# Straightening Deer Antler



## Wheaties

Is it possible?


----------



## tim self

Yes it is possible.  Cut longer than needed, boil the antler and after 5-10 minutes, remove from the water and place in vise.  Tighten the vise and allow it to cool.  

That's how I do it.  May be another way.


----------



## Wheaties

Sweet!
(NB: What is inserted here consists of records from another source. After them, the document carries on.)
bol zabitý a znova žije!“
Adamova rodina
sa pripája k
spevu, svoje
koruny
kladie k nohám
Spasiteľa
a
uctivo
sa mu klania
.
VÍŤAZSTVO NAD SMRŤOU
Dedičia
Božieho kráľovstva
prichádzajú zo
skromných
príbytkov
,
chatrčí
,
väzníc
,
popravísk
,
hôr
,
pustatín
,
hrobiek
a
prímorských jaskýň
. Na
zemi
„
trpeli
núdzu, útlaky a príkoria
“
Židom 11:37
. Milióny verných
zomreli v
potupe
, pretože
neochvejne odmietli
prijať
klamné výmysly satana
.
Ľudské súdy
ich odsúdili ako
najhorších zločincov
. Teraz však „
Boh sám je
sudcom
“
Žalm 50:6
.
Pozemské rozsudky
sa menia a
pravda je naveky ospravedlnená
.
Thanks!


----------



## CaptG

A couple tablespoons of vinegar in the water helps soften the antler.  After it dries in the vise the antler is just as hard as when you started.


----------



## Wheaties

Thanks Gary, I'll do that too!


----------



## Mr Fixit

Just to be clear;

Do I put antler in already boiling water for 5 min then take out a straighten?

                                    -or-

Put antler in water, bring to boil, leave in another 5 min then take out and straighten?
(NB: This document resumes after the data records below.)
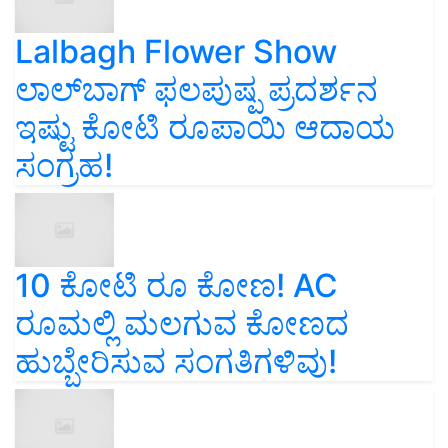
Lalbagh Flower Show
ಲಾಲ್‌ಬಾಗ್ ಫಲಪುಷ್ಪ ಪ್ರದರ್ಶನ
ಇಷ್ಟು ಕೋಟಿ ರೂಪಾಯಿ ಆದಾಯ
ಸಂಗ್ರಹ!
10 ಕೋಟಿ ರೂ ಕೋಣ! AC
ರೂಮಲ್ಲಿ ಮಲಗುವ ಕೋಣದ
ಹುಬ್ಬೇರಿಸುವ ಸಂಗತಿಗಳಿವು!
How much does this stink?  and how upset will my wife be for doing it inside?

Mr Fixit


----------



## Wheaties

Mr Fixit said:


> Just to be clear;
> 
> Do I put antler in already boiling water for 5 min then take out a straighten?
> 
> -or-
> 
> Put antler in water, bring to boil, leave in another 5 min then take out and straighten?
> 
> 
> How much does this stink?  and how upset will my wife be for doing it inside?
> 
> Mr Fixit




And will it ruin my wife's pot?


----------



## snyiper

Better to ask for forgivness than permission!!!


----------



## TellicoTurning

Wheaties said:


> And will it ruin my wife's pot?



If your pots are aluminum, the vinegar will darken it... better to go to the goodwill and get a cheap stainless steel pot... maybe the wife will let you use her stove  :biggrin:


----------



## TellicoTurning

I know you can boil water in a microwave... could you boil the antler in the microwave or would the microwave ruin the antler??

I have a microwave in my shop but no burner or such...


----------



## CaptG

I use a cheap pot I got at goodwill and use the side burner on the bbq grill out side.


----------



## greenmtnguy

Do like Neil does. Use your wife's best pot because you want the antlers perfect. :redface:


----------



## bitshird

Mr Fixit said:


> Just to be clear;
> 
> Do I put antler in already boiling water for 5 min then take out a straighten?
> 
> -or-
> 
> Put antler in water, bring to boil, leave in another 5 min then take out and straighten?
> 
> 
> How much does this stink?  and how upset will my wife be for doing it inside?
> 
> Mr Fixit



It will only upset your wife if she catches you using one of her favorite sauce pans,  boiling it doesn't smell too bad if at all. I place the antler in between two pieces of wood and then in the vise, I do boil mine a bit longer usually about 15 or 20 minutes. Also you can bleach antler nearly to the point of looking like Ivory by soaking it in Hydrogen Peroxide, Not the exotic stuff just the kind from the drug store, it does take a while to dry, last time I took a few pieces out and they curved back a little bit,


----------



## lawry76

I can't wait to see how this turns out.  Better than watching T.V.  I let my wife look at the posts and she's not sure she wants me hanging around with you folks.  Bad influence.  She also put a lock on her pots and pans drawer in the kitchen.  Har Har


----------



## PaulSF

Just tell the wife you heard the Chinese have done this for centuries to increase size and potency.


----------



## leestoresund

I just put them in a jar of water and let them sit overnight. No sense watching a pot boil.
The next day I put a piece in the vise and let it set overnight.

(My wife sells Pampered Chef. I know how much those pots cost)

(Which is why I can buy expensive tools LOL)

Lee


----------



## witz1976

PaulSF said:


> Just tell the wife you heard the Chinese have done this for centuries to increase size and potency.



Really this works  LOL:RockOn::RockOn::RockOn:


----------



## Wooden_Pen_Turner_11

Thanks guys, ill try it.


----------



## Daniel

No to the microwave. it heats stuff from the inside and will crack your antler. Best to get an old pot from the thrift store for experimenting though. i used to have several of them. to many experiments gone bad I guess.


----------



## HSTurning

Antler is just bone.  I would think of it as "any pot will work"  its the same thing as boiling a ham shoulder or boiling bones down for stock.
Neil used his wife best pot for boiling wax off wood.  You dont eat wood and you dont eat wax, well other then those nasty wax lips as a kid.


----------



## wdcav1952

PaulSF said:


> Just tell the wife you heard the Chinese have done this for centuries to increase size and potency.


 
The Chinese are fat?? :wink:


----------